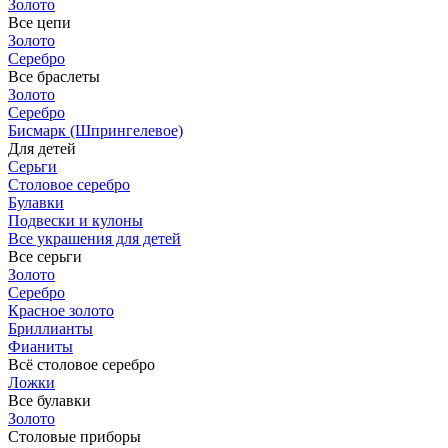
Золото
Все цепи
Золото
Серебро
Все браслеты
Золото
Серебро
Бисмарк (Шпрингелевое)
Для детей
Серьги
Столовое серебро
Булавки
Подвески и кулоны
Все украшения для детей
Все серьги
Золото
Серебро
Красное золото
Бриллианты
Фианиты
Всё столовое серебро
Ложки
Все булавки
Золото
Столовые приборы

• **Task prompt**
Leaving out every picture, repeat the records above exactly as they stand.

• **Result of this task**
Золото
Все цепи
Золото
Серебро
Все браслеты
Золото
Серебро
Бисмарк (Шпрингелевое)
Для детей
Серьги
Столовое серебро
Булавки
Подвески и кулоны
Все украшения для детей
Все серьги
Золото
Серебро
Красное золото
Бриллианты
Фианиты
Всё столовое серебро
Ложки
Все булавки
Золото
Столовые приборы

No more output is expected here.